Hi, I think I answered my own question by the end of my typing, but welcome peer review and will give helpful/correct answer credits for feedback. Sharing my thought process in case it helps anyone else who might've gotten stuck. (Just seemed a shame to setup something like this only to delete it.)
I have a table with fields like Client, Billing Category (values vary widely by client for reasons), Year, Count provided to me by Team A. Team B has a qlikview that averages the counts over time by client and category.
So I have this at the start
Client Year Category Count
A 2016 Em 10
A 2016 Sp 5
A 2017 Em 9
A 2017 Sp 6
B 2016 US 100
B 2016 CAN 80
B 2016 MEX 70
B 2017 US 90
B 2017 CAN 60
B 2017 MEX 60
And I used a pivot table object with dimensions client year category and an expression that correctly averaged the counts
We'll assume always only one client selected going forward because they really are apples and oranges on the category front
Client Year Category-> Em Sp
Overall Average by Category: 9.5 5.5 //I used the pivot table subtotals function to make this row
A 2017 9 6
A 2016 10 5
Now Team A is requesting the total average irrespective of category on this table and for use as denominators in other metrics. For the moment, I reloaded the initial table without category and did a sum(count) as CategoryTotal grouped by client and year to quickly get a separate table down like this:
Client Year CategoryTotal
Overall Average: 15
A 2017 15
A 2016 15
I want to make these two tables into a single table in script, but my brain is fatigued now. I think I could do a crosstable load on the first table in script to make (a lot of nonstandard named) fields out of the category values... Then concatenate load the totals table onto that with maybe 'CategoryTotal' as the Category and the CategoryTotal field as the number.... ...and I think I just solved this by talking to myself in here... I will share example of final script that works when done.
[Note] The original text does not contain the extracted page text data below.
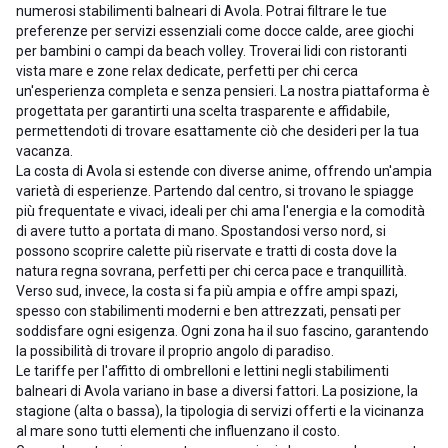
numerosi stabilimenti balneari di Avola. Potrai filtrare le tue
preferenze per servizi essenziali come docce calde, aree giochi
per bambini o campi da beach volley. Troverai lidi con ristoranti
vista mare e zone relax dedicate, perfetti per chi cerca
un'esperienza completa e senza pensieri. La nostra piattaforma è
progettata per garantirti una scelta trasparente e affidabile,
permettendoti di trovare esattamente ciò che desideri per la tua
vacanza.
La costa di Avola si estende con diverse anime, offrendo un'ampia
varietà di esperienze. Partendo dal centro, si trovano le spiagge
più frequentate e vivaci, ideali per chi ama l'energia e la comodità
di avere tutto a portata di mano. Spostandosi verso nord, si
possono scoprire calette più riservate e tratti di costa dove la
natura regna sovrana, perfetti per chi cerca pace e tranquillità.
Verso sud, invece, la costa si fa più ampia e offre ampi spazi,
spesso con stabilimenti moderni e ben attrezzati, pensati per
soddisfare ogni esigenza. Ogni zona ha il suo fascino, garantendo
la possibilità di trovare il proprio angolo di paradiso.
Le tariffe per l'affitto di ombrelloni e lettini negli stabilimenti
balneari di Avola variano in base a diversi fattori. La posizione, la
stagione (alta o bassa), la tipologia di servizi offerti e la vicinanza
al mare sono tutti elementi che influenzano il costo.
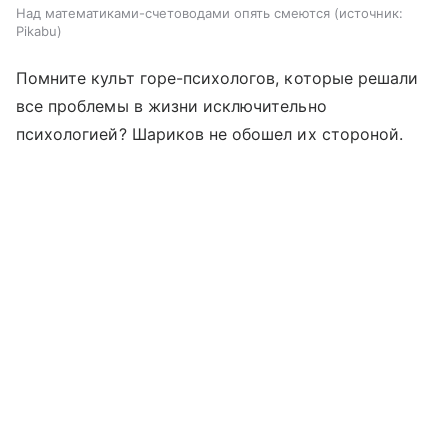
Над математиками-счетоводами опять смеются
источник:
Pikabu
Помните культ горе-психологов, которые решали
все проблемы в жизни исключительно
психологией? Шариков не обошел их стороной.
I wonder if bloggers do this, then just turn the question at the top into a declaration and call it a blog.
Thanks Sunny T. The tough part of that one is it ends with multiple totals columns. (one in each category).
Here's a solution I hammered out with some crosstable stuff just now:
CrossTable(Count, Data, 3)
LOAD Client, Year, Category, Count FROM
(ooxml, embedded labels, table is Sheet1);
concatenate LOAD Client,
'CategoryTotal' as Category,
sum(Count) as Data
(ooxml, embedded labels, table is Sheet1)
Group by Client, Year;
avg(Data) is the only expression below.
Yep, that was the next step and the expression you gave does the trick for that.
=count(Distinct TotalPeopleWhoDidStuff) //or whatever the numerator expression is
Sum(TOTAL Aggr(Avg(Count), Client, Year)) //divided by your expression to make the avg population count over time as the denominator
Answers the question of 'what percentage of the average population did stuff?' (avg population is used for fuzzy logic reasons of helping stuff be reasonably comparable over time)
The categories are actually groups of people that randomly change in size over time, and Team B wants the average over that time to help smooth out the impact of any dramatic change between one month and the next. (I used years in my example to keep it simple.)
So the bold number at the top of my table is averaging the numbers below it. Since pivot tables don't let you select a totals type, I had to use an avg() expression which just shows the individual data points on the client/year rows, and lets the average of those rows come through to the 'subtotals' row at the top. (I could name it better, maybe average over time, to indicate it is averaging the numbers below it in that category.)
In the actual analysis, there is the big caveat to using an average in that it can rise or fall (however smoothly) while the overall activity completion only goes up (if we count all who did it and not just who's still there). This means toward the end of a year, some activities with alot of traffic might run over the 100% mark. But if we switch to counting only who's currently present, we lose sight of the traffic that's happened in the numerator, and the denominator can get knocked around by big layoffs or acquisitions, either of which make numbers hard to compare over time.
So we use the avg population counts in the denominator since people have a comfortable understanding of that, and we use all current and former people who completed a current activity in the counts of the numerator. (I think the activities persisting through population fluctuations is what makes things a bit fuzzy.)
Edit: It will be set analysis in that one set of selections listboxes will operate the numerator and another set will operate the denominator. (It may not need alternate states since the denominator only needs a few fields and is only connected on client name which does need to be the same.)
Quick note that the approach to use sum(TOTAL ) and the other approach to build totals into the table in script would be mutually exclusive. If using SUM(TOTAL ) on a field that has a total built into it, one should do something like SUM(TOTAL if(FieldName<>'Totals',... )) I think. Alternatively use if(fieldname='Totals',....) if the end user doesn't need to filter to specific subtotals in that field.
So, probably best to just pick one or the other approach depending on need/requirements.
PS> It is noteworthy that putting totals in script where possible allows for use of table boxes and maybe simpler expressions on the front end which would greatly reduce page load times and be less demanding on server resources. You'd just have to be careful to remember totals are in that field and adjust accordingly when writing expressions in charts.